» **What is needed**: Tell how many lines in the data below contain "Warenkorb", using one number as the whole reply.

» **Records from a data collection**:

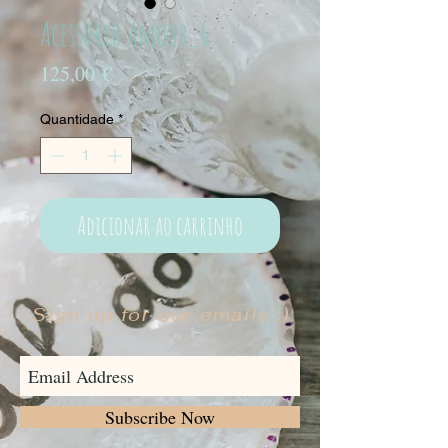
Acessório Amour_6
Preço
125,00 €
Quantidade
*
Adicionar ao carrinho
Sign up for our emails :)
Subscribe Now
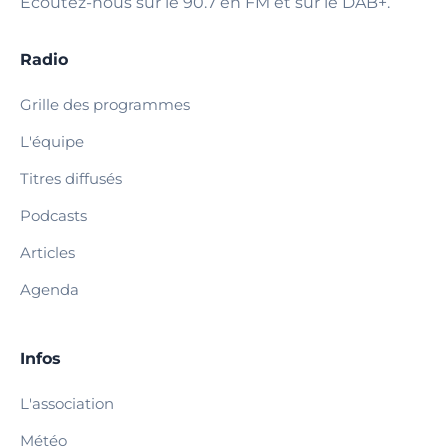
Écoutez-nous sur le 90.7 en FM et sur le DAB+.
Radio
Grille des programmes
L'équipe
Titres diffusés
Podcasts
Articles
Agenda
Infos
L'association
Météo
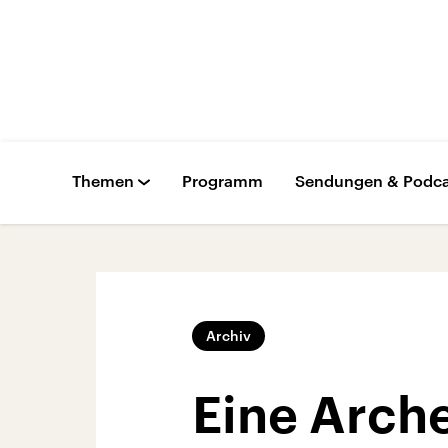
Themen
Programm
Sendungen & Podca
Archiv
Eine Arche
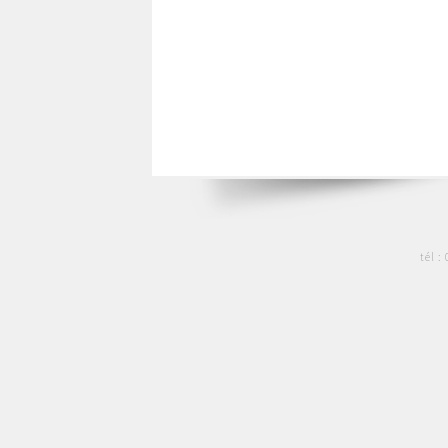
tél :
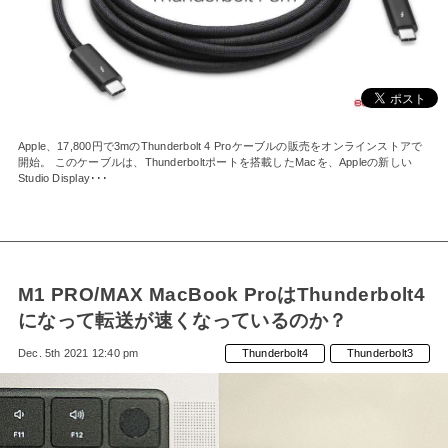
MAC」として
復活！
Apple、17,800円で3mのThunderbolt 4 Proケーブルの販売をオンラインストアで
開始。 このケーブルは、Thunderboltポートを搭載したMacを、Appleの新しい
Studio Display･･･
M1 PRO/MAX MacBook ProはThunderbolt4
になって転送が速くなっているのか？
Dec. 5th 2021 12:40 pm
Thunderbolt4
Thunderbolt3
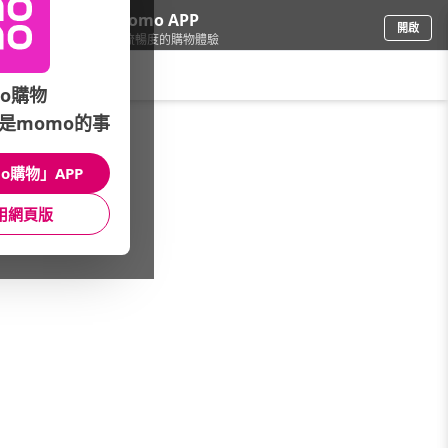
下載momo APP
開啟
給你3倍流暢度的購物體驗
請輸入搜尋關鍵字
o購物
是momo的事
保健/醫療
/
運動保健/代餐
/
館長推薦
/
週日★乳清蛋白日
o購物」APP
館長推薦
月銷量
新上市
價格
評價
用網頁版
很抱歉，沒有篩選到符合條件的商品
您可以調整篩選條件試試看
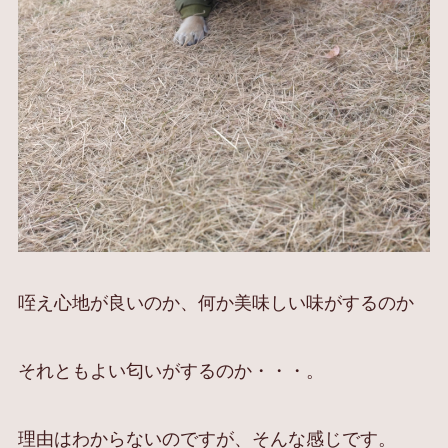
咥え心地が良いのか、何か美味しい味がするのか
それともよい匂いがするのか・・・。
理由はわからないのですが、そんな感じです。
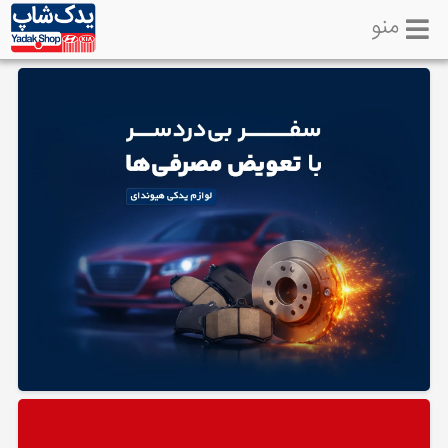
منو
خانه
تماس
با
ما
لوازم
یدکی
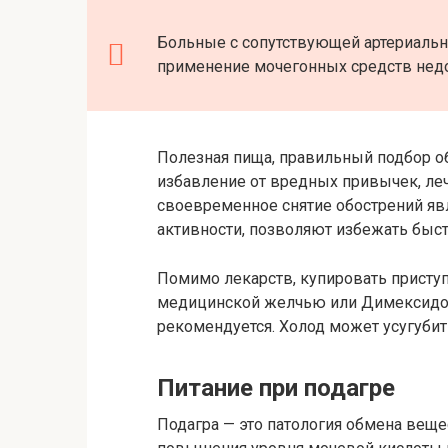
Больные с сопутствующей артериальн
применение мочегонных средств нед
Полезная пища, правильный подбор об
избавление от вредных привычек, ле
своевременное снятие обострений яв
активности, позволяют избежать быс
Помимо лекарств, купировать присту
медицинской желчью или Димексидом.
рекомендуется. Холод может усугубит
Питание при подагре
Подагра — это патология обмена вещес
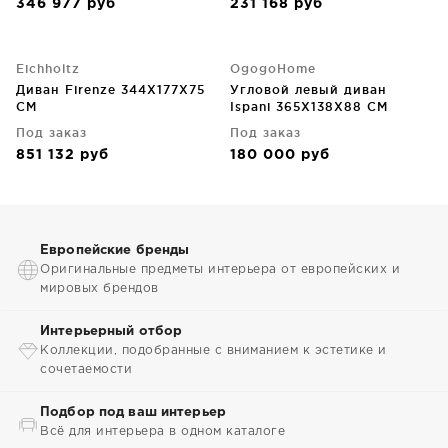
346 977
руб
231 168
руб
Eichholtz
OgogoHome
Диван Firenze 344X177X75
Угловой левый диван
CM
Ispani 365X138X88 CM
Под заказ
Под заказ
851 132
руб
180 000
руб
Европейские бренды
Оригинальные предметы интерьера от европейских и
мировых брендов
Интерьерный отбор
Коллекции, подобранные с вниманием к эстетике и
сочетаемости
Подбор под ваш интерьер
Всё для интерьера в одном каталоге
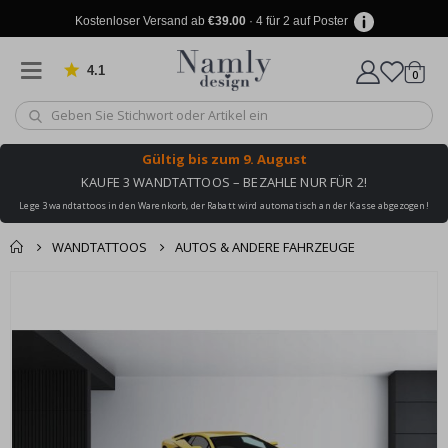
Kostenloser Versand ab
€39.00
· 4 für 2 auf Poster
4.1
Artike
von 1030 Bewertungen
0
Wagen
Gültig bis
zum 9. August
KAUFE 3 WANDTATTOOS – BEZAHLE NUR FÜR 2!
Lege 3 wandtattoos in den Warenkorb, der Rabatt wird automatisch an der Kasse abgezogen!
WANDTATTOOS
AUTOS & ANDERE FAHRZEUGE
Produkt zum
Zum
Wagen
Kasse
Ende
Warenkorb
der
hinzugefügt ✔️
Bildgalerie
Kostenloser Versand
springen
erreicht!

» **Answer section**: 2